The other government proposal is aimed at controlling Medicare spending. This proposal responds to Medicare consuming an increasing share of general revenues. (See previous post.) The proposal’s major items include:

• Expanding “value-based health care” in the Medicare program by:
  • Increasing the use of health information technology, including electronic medical records
  • Making more pricing and quality information available to patients
  • Authorizing the Department of Health and Human Services to release physician-specific measurements of the quality or efficiency of physician performance, and tying healthcare provider reimbursement amounts to quality measurements, and creating incentives for Medicare patients to see higher quality providers.
• Medical liability reform that limits noneconomic damages to $250,000, and protects deep-pockets entitites from paying more than their “share” of responsibility, by “making each party liable only for the amount of damages directly proportional to such party’s percentage of responsibility.”
• Income-relating the Medicare Part D premium for individuals with incomes greater than $82,000 and married beneficiaries with incomes greater than $164,000. (Note, these amounts would not be automatically increased with inflation.)

So on one hand, it seems that the government is looking to expand the use of innovative medical treatments, and on the other hand it looks like it is seeking to cut back reimbursements and make people with Medicare pay more for their treatments - something that has been shown to reduce use. However, I know that these right and left hands do know what the other is doing, and these two actions are compatible under the principle of individual responsibility and empowerment: Both proposals are advocating that patients, clinicians and companies should have and share more information about treatment options and outcomes, and that they should generally be able to make individual choices about their decisions - as long as they are financial responsible for it.

While this all sounds good in principle, there are real concerns about both sets of proposals. I personally am more comfortable with the FDA proposal since it is really extending practices that have existed since 1997 under a recently expired federal law. And assuming the FDA receives more resources to keep on top of these types of practices, I don’t think physicians will be easily hoodwinked, industry will not wildly abuse this information dissemination option, and patients with uncommon conditions will likely benefit. The Medicare proposal on the other hand is really about saving money. The provisions about increasing “value based health care” all sound good, but are very challenging to actually implement to increase the quality of care.
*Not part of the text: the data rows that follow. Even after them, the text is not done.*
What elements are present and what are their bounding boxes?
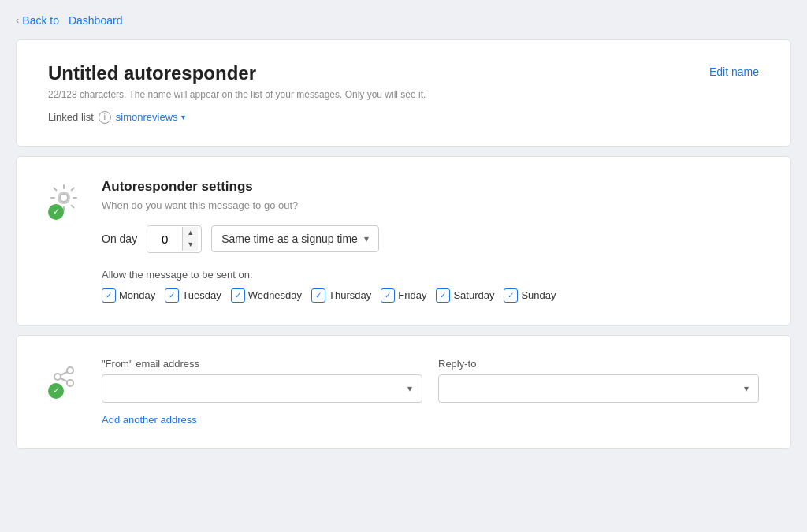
svg-line-6	[61, 378, 67, 381]
day-input[interactable]	[147, 226, 182, 252]
settings-icon-area: ✓	[48, 182, 86, 220]
sunday-label: Sunday	[521, 289, 556, 301]
dashboard-text: Dashboard	[69, 14, 123, 27]
svg-point-0	[60, 194, 68, 202]
day-thursday[interactable]: ✓ Thursday	[311, 288, 371, 303]
svg-point-2	[67, 367, 73, 374]
saturday-checkbox[interactable]: ✓	[436, 288, 450, 303]
days-row: ✓ Monday ✓ Tuesday ✓ Wednesday ✓ Thursda…	[102, 288, 759, 303]
allow-message-label: Allow the message to be sent on:	[102, 269, 759, 281]
linked-list-select[interactable]: simonreviews ▾	[116, 111, 185, 123]
from-email-select[interactable]: ▾	[102, 374, 422, 403]
linked-list-row: Linked list i simonreviews ▾	[48, 111, 759, 124]
char-count: 22/128 characters. The name will appear …	[48, 89, 759, 100]
email-icon-area: ✓	[48, 361, 86, 399]
settings-check-badge: ✓	[48, 204, 64, 220]
tuesday-label: Tuesday	[182, 289, 221, 301]
email-card: ✓ "From" email address ▾ Reply-to ▾ Add …	[16, 335, 791, 449]
monday-checkbox[interactable]: ✓	[102, 288, 116, 303]
wednesday-label: Wednesday	[248, 289, 302, 301]
day-saturday[interactable]: ✓ Saturday	[436, 288, 494, 303]
reply-to-select[interactable]: ▾	[438, 374, 759, 403]
thursday-checkbox[interactable]: ✓	[311, 288, 325, 303]
day-spin-down[interactable]: ▼	[183, 239, 198, 251]
day-tuesday[interactable]: ✓ Tuesday	[165, 288, 221, 303]
wednesday-checkbox[interactable]: ✓	[231, 288, 245, 303]
thursday-label: Thursday	[329, 289, 371, 301]
back-text: Back to	[22, 14, 59, 27]
svg-point-4	[67, 380, 73, 386]
friday-checkbox[interactable]: ✓	[381, 288, 395, 303]
autoresponder-title: Untitled autoresponder	[48, 62, 256, 84]
back-to-dashboard-link[interactable]: ‹ Back to Dashboard	[16, 14, 122, 27]
from-email-col: "From" email address ▾	[102, 358, 422, 403]
day-spinner: ▲ ▼	[182, 227, 198, 251]
settings-subtitle: When do you want this message to go out?	[102, 199, 759, 211]
edit-name-button[interactable]: Edit name	[709, 62, 759, 81]
day-monday[interactable]: ✓ Monday	[102, 288, 155, 303]
friday-label: Friday	[398, 289, 426, 301]
saturday-label: Saturday	[453, 289, 494, 301]
settings-content: Autoresponder settings When do you want …	[102, 179, 759, 303]
reply-to-label: Reply-to	[438, 358, 759, 370]
time-select[interactable]: Same time as a signup time ▾	[211, 225, 379, 252]
email-check-badge: ✓	[48, 383, 64, 399]
title-card: Untitled autoresponder Edit name 22/128 …	[16, 39, 791, 147]
linked-list-label: Linked list	[48, 111, 94, 123]
tuesday-checkbox[interactable]: ✓	[165, 288, 179, 303]
email-fields-row: "From" email address ▾ Reply-to ▾	[102, 358, 759, 403]
settings-title: Autoresponder settings	[102, 179, 759, 195]
time-select-arrow: ▾	[364, 233, 369, 244]
reply-to-arrow: ▾	[744, 383, 749, 394]
day-spin-up[interactable]: ▲	[183, 227, 198, 239]
sunday-checkbox[interactable]: ✓	[504, 288, 518, 303]
linked-list-arrow: ▾	[181, 113, 185, 121]
from-email-label: "From" email address	[102, 358, 422, 370]
reply-to-col: Reply-to ▾	[438, 358, 759, 403]
email-content: "From" email address ▾ Reply-to ▾ Add an…	[102, 358, 759, 426]
back-chevron: ‹	[16, 14, 19, 26]
linked-list-value: simonreviews	[116, 111, 178, 123]
time-select-value: Same time as a signup time	[221, 233, 358, 245]
from-email-arrow: ▾	[407, 383, 412, 394]
day-wednesday[interactable]: ✓ Wednesday	[231, 288, 302, 303]
day-row: On day ▲ ▼ Same time as a signup time ▾	[102, 225, 759, 253]
day-sunday[interactable]: ✓ Sunday	[504, 288, 556, 303]
day-friday[interactable]: ✓ Friday	[381, 288, 426, 303]
day-label: On day	[102, 233, 137, 245]
add-address-button[interactable]: Add another address	[102, 414, 197, 426]
info-icon[interactable]: i	[99, 111, 111, 124]
day-input-wrap: ▲ ▼	[147, 225, 202, 253]
svg-line-5	[61, 372, 67, 375]
monday-label: Monday	[119, 289, 155, 301]
svg-point-3	[54, 374, 61, 380]
settings-card: ✓ Autoresponder settings When do you wan…	[16, 156, 791, 326]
The implementation of such quality improving initiatives is something I’m working on right now in a section of my book project involving cultural problems. Changing the cultural environment in healthcare delivery and financing are important parts of making successful processes changes in healthcare delivery. It is a very complicated area, but crucial to actually increasing the quality and efficiency of our healthcare system.

This post has gone on long enough for now. What are your thoughts?